The Walt Disney Company has urged its shareholders to vote for its 12 board nominees at the upcoming Annual Meeting on April 3, 2024, and to ignore the nominees from the Trian Group and Blackwells.
In a letter to shareholders sent today, Disney emphasized its strategy, focusing on brand assets, cost reduction, and dividend reinstatement while enhancing streaming services, film studios, ESPN, and Disney's Experiences business.
Referring to the non-Disney nominees, the company said, "Your Board does not endorse either of the Trian Group's nominees (Nelson Peltz and Jay Rasulo) or any of Blackwells' nominees (Craig Hatkoff, Jessica Schell and Leah Solivan). We believe that the election of any of these individuals would impede leadership's ongoing execution of Disney's strategic realignment and the Board's efforts to create value for shareholders."
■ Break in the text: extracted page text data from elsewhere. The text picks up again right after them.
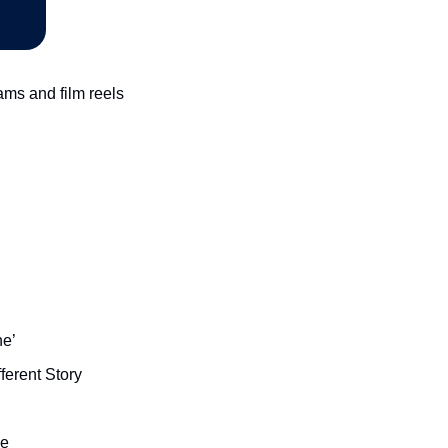
s and film reels 
ne’
ferent Story
ge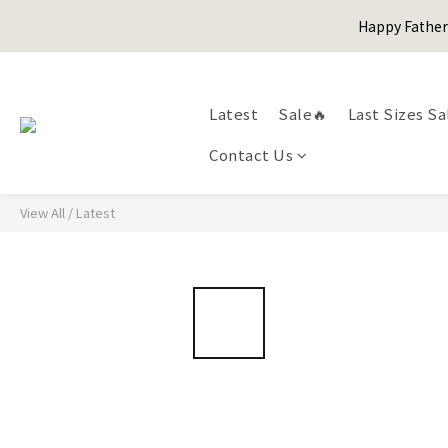
Happy Fath
Happy Fath
Latest
Sale🔥
Last Sizes Sa
Contact Us
Happy Fath
View All
/
Latest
The letter then goes on to say that Mr. Peltz brings no media experience and has presented no strategic ideas for Disney, while Mr. Rasulo's perspective is stale, given he left Disney in 2015 and has not held any executive positions in the industry since.
The Trian Group, which owns more than $3 billion of shares of The Walt Disney Company, is urging Disney shareholders to withhold votes for board members, Mr. Froman and Ms. Lagomasino. They argue that Froman's experience outside of Disney, mainly in government and finance, is largely irrelevant to the company's business, and he possesses only one skill central to Disney's strategy. Similarly, they contend that Lagomasino's background in wealth management is unrelated to Disney's core business. Trian also criticizes Lagomasino for misaligned compensation practices, including a significant package for Mr. Iger and a 2023 compensation program they believe does not align with Disney's performance. Furthermore, both nominees are part of the Governance and Nominating Committee, which Trian accuses of poor corporate governance and succession issues.